Most property investors are comfortable with residential property, having owned or rented themselves, but commercial property investment can be a little more daunting. The main reason for this is that there are so many additional factors to consider, such as GST, complicated leases and who’s responsible for the outgoings (expenses) for the property.

API Newsletter Article By Rebecca Mackie, published 22 January 2016

There are three main types of commercial property: retail, office and industrial. As with residential investing and the choice between house, apartment or unit, a number of factors can influence your choice of property. This article will not go into depth on the different types of commercial properties, but will look at the benefits and risks of commercial property as a whole.

The main risk with commercial property is the higher vacancy rates due to the fact that economic conditions have a greater effect, so businesses may close or downsize and leave your property vacant. You may feel the pinch if your apartment is vacant for a few weeks but with a commercial investment this could be months or more.

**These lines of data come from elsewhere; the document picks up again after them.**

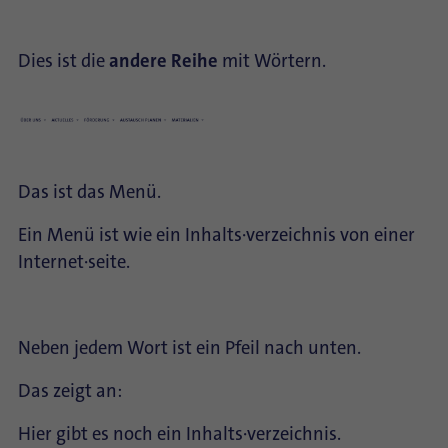
Dies ist die
andere Reihe
mit Wörtern.
Das ist das Menü.
Ein Menü ist wie ein Inhalts∙verzeichnis von einer
Internet∙seite.
Neben jedem Wort ist ein Pfeil nach unten.
Das zeigt an:
Hier gibt es noch ein Inhalts∙verzeichnis.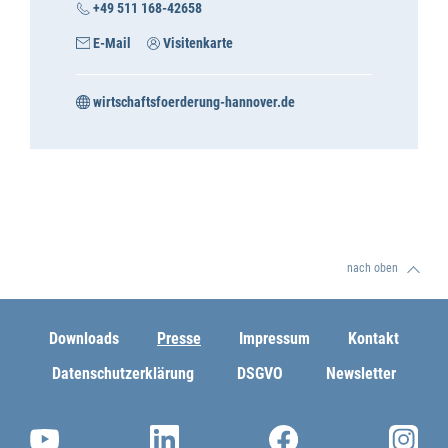
+49 511 168-42658
E-Mail
Visitenkarte
wirtschaftsfoerderung-hannover.de
nach oben
Downloads
Presse
Impressum
Kontakt
Datenschutzerklärung
DSGVO
Newsletter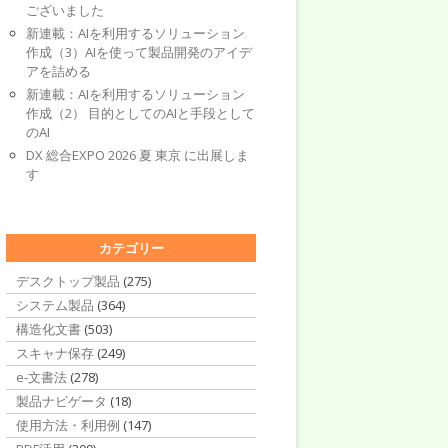
ございました
新連載：AIを利用するソリューション
作成（3）AIを使って製品開発のアイデ
アを詰める
新連載：AIを利用するソリューション
作成（2） 目的としてのAIと手段として
のAI
DX 総合EXPO 2026 夏 東京 に出展しま
す
カテゴリー
デスクトップ製品
(275)
システム製品
(364)
構造化文書
(503)
スキャナ保存
(249)
e-文書法
(278)
製品ナビゲータ
(18)
使用方法・利用例
(147)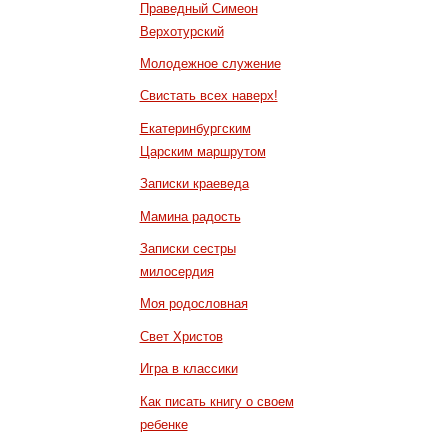
Праведный Симеон
Верхотурский
Молодежное служение
Свистать всех наверх!
Екатеринбургским
Царским маршрутом
Записки краеведа
Мамина радость
Записки сестры
милосердия
Моя родословная
Свет Христов
Игра в классики
Как писать книгу о своем
ребенке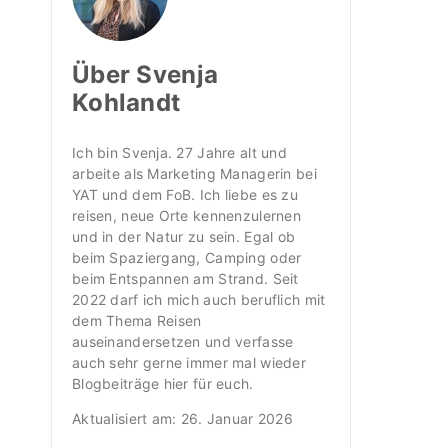
Über Svenja
Kohlandt
Ich bin Svenja. 27 Jahre alt und
arbeite als Marketing Managerin bei
YAT und dem FoB. Ich liebe es zu
reisen, neue Orte kennenzulernen
und in der Natur zu sein. Egal ob
beim Spaziergang, Camping oder
beim Entspannen am Strand. Seit
2022 darf ich mich auch beruflich mit
dem Thema Reisen
auseinandersetzen und verfasse
auch sehr gerne immer mal wieder
Blogbeiträge hier für euch.
Aktualisiert am:
26. Januar 2026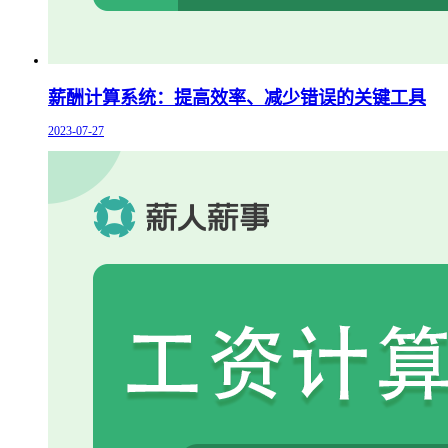
薪酬计算系统：提高效率、减少错误的关键工具
2023-07-27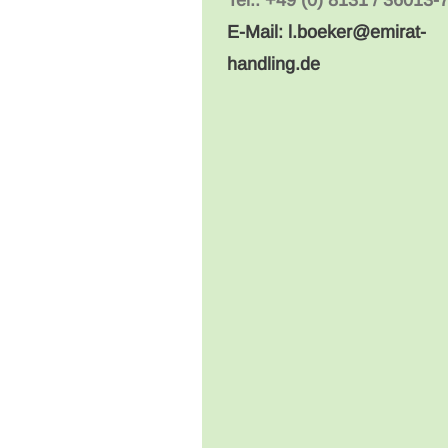
Tel.: +49 (0) 8131 / 36013-
E-Mail: l.boeker@emirat-
handling.de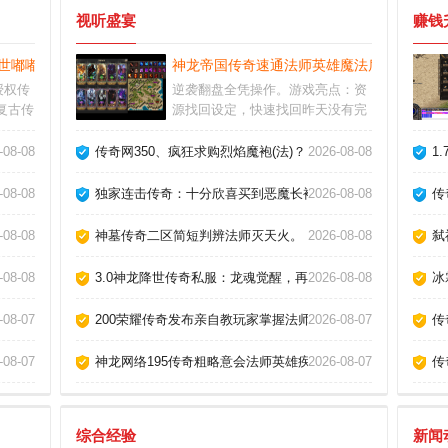
视听盛宴
赚钱
尊降世嘟嘟，重铸1.76版本传奇私服的黄金年代！
神龙帝国传奇速通法师英雄魔法盾无敌技巧
版授权传
逆袭翻盘全凭操作。游戏亮点：资
复古传
源找回设定，快速找回昨天没有完
失传奇
成的任务，奖励和积分一个不少。
玩家收
多种模式玩法任你选择，娱乐或激
纪元，谱写你的王者史诗！
-08-08
传奇网350、疯狂求购烈焰魔袍(法)？
2026-08-08
1
让玩家
战，攻城和打怪，让大家自行选
择。
焰。
-08-08
独家连击传奇：十分欣喜买到恶魔长袍(女)！
2026-08-08
传
话！
-08-08
神墓传奇二区简短判辨法师灭天火。
2026-08-08
弑
复苏！
-08-08
3.0神龙降世传奇私服：龙魂觉醒，再创不朽神话！
2026-08-08
冰
召唤？
-08-07
200荣耀传奇发布亲自教玩家掌握法师英雄魔法盾！
2026-08-07
传
？
-08-07
神龙网络195传奇粗略意会法师英雄疾光电影
2026-08-07
传
综合经验
新闻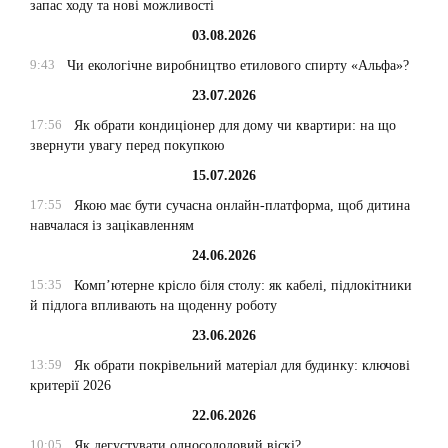
запас ходу та нові можливості
03.08.2026
9:43
Чи екологічне виробництво етилового спирту «Альфа»?
23.07.2026
17:56
Як обрати кондиціонер для дому чи квартири: на що
звернути увагу перед покупкою
15.07.2026
17:55
Якою має бути сучасна онлайн-платформа, щоб дитина
навчалася із зацікавленням
24.06.2026
15:35
Комп’ютерне крісло біля столу: як кабелі, підлокітники
й підлога впливають на щоденну роботу
23.06.2026
13:59
Як обрати покрівельний матеріал для будинку: ключові
критерії 2026
22.06.2026
10:05
Як дегустувати односолодовий віскі?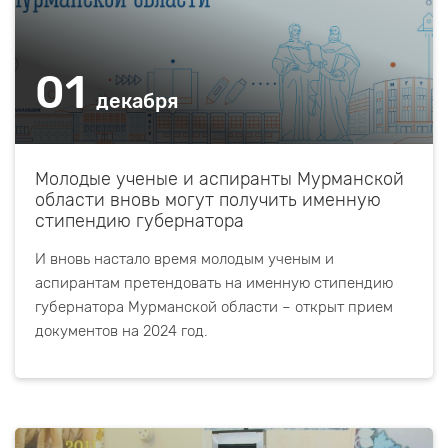
01
декабря
Молодые ученые и аспиранты Мурманской
области вновь могут получить именную
стипендию губернатора
И вновь настало время молодым ученым и
аспирантам претендовать на именную стипендию
губернатора Мурманской области – открыт прием
документов на 2024 год.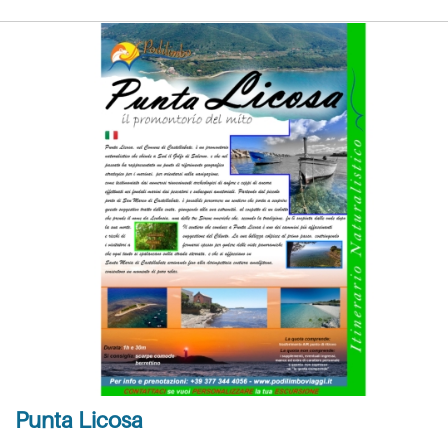
Punta Licosa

The upside of this is the higher returns you can get from your commercial property. While most residential property returns an average of around four per cent, you can expect your commercial property to be higher, at an average of around 10 per cent and it’s not uncommon to receive a return of 12 per cent. This positive cash flow is the reason why people add commercial property to their portfolio.

Residential leases are typically for six or 12 months but commercial leases are usually for a much longer period of time, say five years, and usually include the ability to renew for another five years, and another.

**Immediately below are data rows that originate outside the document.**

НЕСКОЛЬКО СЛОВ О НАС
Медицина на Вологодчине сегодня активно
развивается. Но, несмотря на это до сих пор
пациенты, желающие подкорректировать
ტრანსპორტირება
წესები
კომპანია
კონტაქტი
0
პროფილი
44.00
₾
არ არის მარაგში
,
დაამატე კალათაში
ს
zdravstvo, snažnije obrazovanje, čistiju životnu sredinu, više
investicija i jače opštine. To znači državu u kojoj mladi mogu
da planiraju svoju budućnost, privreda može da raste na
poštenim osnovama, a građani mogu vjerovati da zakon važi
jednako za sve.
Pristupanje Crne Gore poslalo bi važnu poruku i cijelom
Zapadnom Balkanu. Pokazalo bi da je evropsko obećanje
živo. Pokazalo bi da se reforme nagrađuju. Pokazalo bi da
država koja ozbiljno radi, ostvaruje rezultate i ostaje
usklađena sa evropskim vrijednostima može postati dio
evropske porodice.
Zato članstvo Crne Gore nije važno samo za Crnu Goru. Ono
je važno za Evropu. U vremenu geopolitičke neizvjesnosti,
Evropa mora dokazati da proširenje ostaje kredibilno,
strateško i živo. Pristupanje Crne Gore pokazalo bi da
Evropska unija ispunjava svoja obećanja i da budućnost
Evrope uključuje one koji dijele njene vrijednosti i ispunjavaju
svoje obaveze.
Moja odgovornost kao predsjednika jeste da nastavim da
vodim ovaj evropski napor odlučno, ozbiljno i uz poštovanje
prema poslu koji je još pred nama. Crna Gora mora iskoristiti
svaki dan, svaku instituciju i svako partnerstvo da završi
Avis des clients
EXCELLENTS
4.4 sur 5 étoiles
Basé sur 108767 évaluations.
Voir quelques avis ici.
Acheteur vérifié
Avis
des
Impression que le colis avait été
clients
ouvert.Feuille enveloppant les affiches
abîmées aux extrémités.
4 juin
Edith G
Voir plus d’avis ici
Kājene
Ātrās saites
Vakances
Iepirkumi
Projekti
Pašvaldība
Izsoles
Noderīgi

This means that with the right tenant, you can expect a stable flow of income for many years. However, unlike a residential lease, which may be around four or five pages, you can expect a commercial lease agreement to span up to sixty pages and you will need a solicitor to draw this up for you, or review one you are provided.

The right tenant…

…the holy grail of property investing no matter what the type! Government or big organisations are generally the most stable but if you operate your own business then buying a property for your own business is the best way to find the most stable tenant. Running your own business can mean that having the cash flow and borrowing power to be able to purchase a commercial property might not be feasible, but you may be able to purchase this property with your superannuation depending on your circumstances.

Another factor that hinders commercial property investment, which may be the biggest for most people, is the cost. Purchasing inner-city office or retail space can be expensive and suburban industrial premises can also be costly, given the land content. You can still buy quality commercial premises with a lower budget by looking at strata titles or smaller suburban stand-alone premises.

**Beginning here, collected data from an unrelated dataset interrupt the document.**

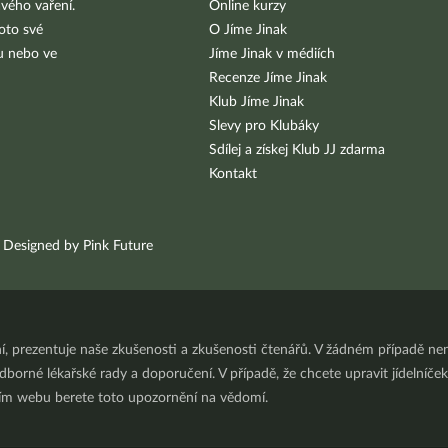
vého vaření.
Online kurzy
oto své
O Jíme Jinak
bu nebo ve
Jíme Jinak v médiích
Recenze Jíme Jinak
Klub Jíme Jinak
Slevy pro Klubáky
Sdílej a získej Klub JJ zdarma
Kontakt
Designed by Pink Future
ní, prezentuje naše zkušenosti a zkušenosti čtenářů. V žádném případě 
orné lékařské rady a doporučení. V případě, že chcete upravit jídelníček 
ním webu berete toto upozornění na vědomí.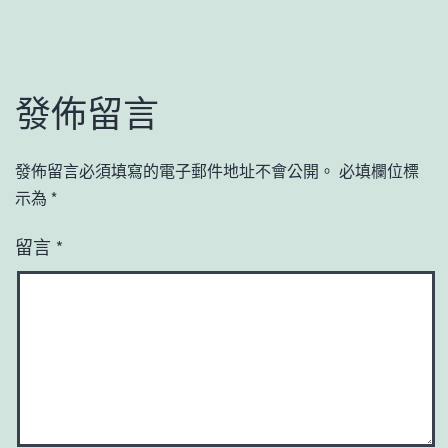
發佈留言
發佈留言必須填寫的電子郵件地址不會公開。
必填欄位標
示為
*
留言
*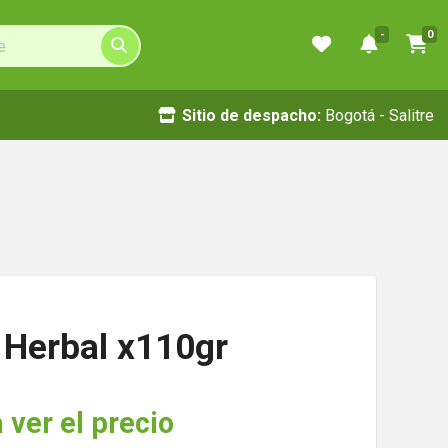
-
0
Sitio de despacho:
Bogotá - Salitre
 Herbal x110gr
 ver el precio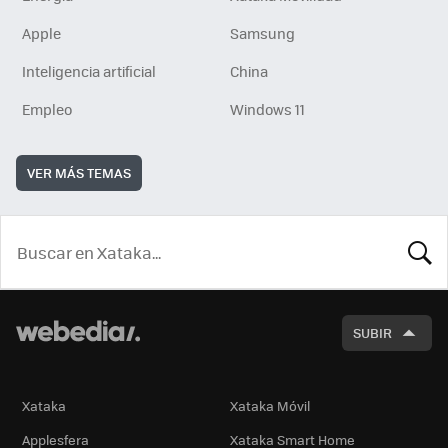
Apple
Samsung
Inteligencia artificial
China
Empleo
Windows 11
VER MÁS TEMAS
BUSCA
SUBIR
Xataka
Xataka Móvil
Applesfera
Xataka Smart Home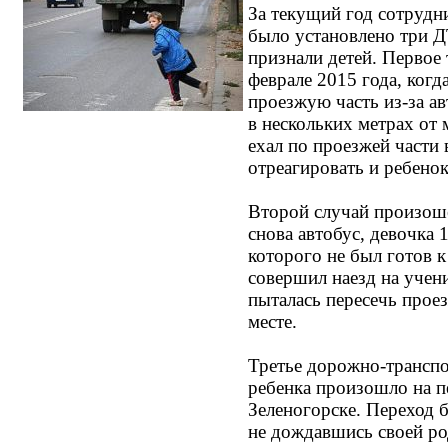
За текущий год сотрудн
было установлено три 
признали детей. Первое
феврале 2015 года, когд
проезжую часть из-за а
в нескольких метрах от
ехал по проезжей части 
отреагировать и ребенок
Второй случай произоше
снова автобус, девочка 
которого не был готов 
совершил наезд на учени
пыталась пересечь прое
месте.
Третье дорожно-транспо
ребенка произошло на п
Зеленогорске. Переход 
не дождавшись своей ро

Unlike residential property, when your commercial property needs repairs or refurbishment, they’re expenses that are typically borne by the tenant. You will also find that, typically, your commercial tenant takes good care of your property as it is their place of business and the condition of the property will be important to them as it can affect their income.

You’ll also find that in most cases the tenant is responsible for all of the outgoings of the property, meaning that you just have to worry about collecting your rent and paying your loans.

While seen as more risky than residential property, commercial property also has many advantages and investors looking to increase their cash flow should consider whether adding a commercial property to their portfolio suits their investment strategy.